Director: Ben Affleck
Starring: Casey Affleck, Michelle Monaghan, Morgan Freeman, Amy Ryan
After recently watching Ben Affleck’s ‘The Town’ and enjoying it immensely, I thought I would go back in time and watch his feature-length directorial debut, ‘Gone Baby Gone’. With an all-star cast (including Affleck’s kid brother, Casey) and an intriguing plot that promised to be right up my street, I had extremely high hopes for this crime-thriller and it certainly delivered on all fronts.
When a little girl goes missing, two small-time Boston detectives, Patrick Kenzie (Casey Affleck) and Angie Gennaro (Michelle Monaghan), are employed by the girl’s family to explore her disappearance, against the advice of police chief Jack Doyle (Morgan Freeman). After meeting the family, Patrick and Angie begin to think that there is more to the girl’s disappearance than they are being led to believe, with their suspicions aroused by the disagreeable behaviour of the girl’s mother, Helene McCready (Amy Ryan). With help from another detective duo, Remy Bressant (Ed Harris) and Nick Poole (John Ashton), Patrick must solve the case of the girl’s disappearance before she is lost forever.

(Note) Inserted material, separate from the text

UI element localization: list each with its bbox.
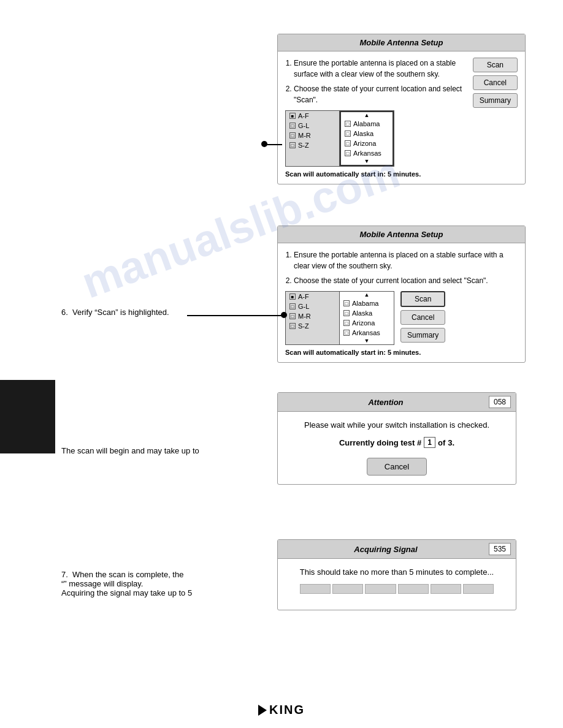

Ben Affleck’s affinity for filming in Boston is evident here, years before ‘The Town’, and it was interesting to see Affleck build his narrative around the less fortunate people of Boston. As with many films based around a disappearance, the community aspect is integral to a film appearing authentic and it was expertly done here. The focus on realism is also important in that respect, and in many ways I see these two films from Affleck as being the American equivalents of that gritty, British realist scene that I’ve enjoyed for so many years. Actually, gritty would be a bit of an understatement for ‘Gone Baby Gone’, as the film delves deep into the dark world of crime-lords, drug dealers, addicts and paedophiles making it a difficult watch at times.
Thankfully, the plot was really engaging and well-written, keeping my attention at all times despite my aversion to the seedier elements on screen. The film appeared to reach a conclusion after about 40 minutes, and I was really intrigued as to where the narrative was going to go from there, but it managed to keep the impressive pace up and flowed seamlessly through to the film’s actual conclusion, which was full of twists along the way. Without committing the cardinal sin and giving away spoilers, the film’s conclusion invoked a real internal debate in me as I thought about the morals and the importance of right and wrong. It’s hard to explain why without giving the game away, so if and when you get around to seeing this film, hopefully you’ll know what I mean.
I talked about the importance of authenticity in a film like this, and the acting performances certainly help in that regard. This is the first Ben Affleck film I’ve seen where he hasn’t been the main man on screen too (unlike Argo, The Town), but here we have the next best thing with his brother taking the limelight. Casey was impressive in the lead role, portraying a ruthless streak that I enjoyed as well as perfectly encapsulating that pesky moral dilemma that I mentioned earlier. Ed Harris is also very convincing as bad-cop Remy Bressant, but the star of the show for me was Amy Ryan. I have only ever seen her in ‘The U.S Office’ – as the geeky and goofy Holly Flax – so I was astonished by her transformation into a crack-addicted, foul mouthed, sorry excuse for a mother. It’s a mutation similar to that of Blake Lively in ‘The Town’, and it appears that Ben Affleck really has a knack for turning TV’s golden girls into drug-addled offenders.
I’ve said before that Ben Affleck is a guy I can’t really figure out; do I like him or not? On this evidence, it seems my reservations have been misplaced all along, at least when it comes to his directorial talents. This is another superb film from a very talented director and writer, and I now can’t wait for his upcoming directorial outings in ‘Live By Night’ and an as of yet untitled Batman film. I still have some niggling reservations about his onscreen work – hopefully ‘Batman vs Superman’ will remedy that – but ‘Gone Baby Gone’ is a wonderfully crafted film for which Aflleck deserves the highest of praise.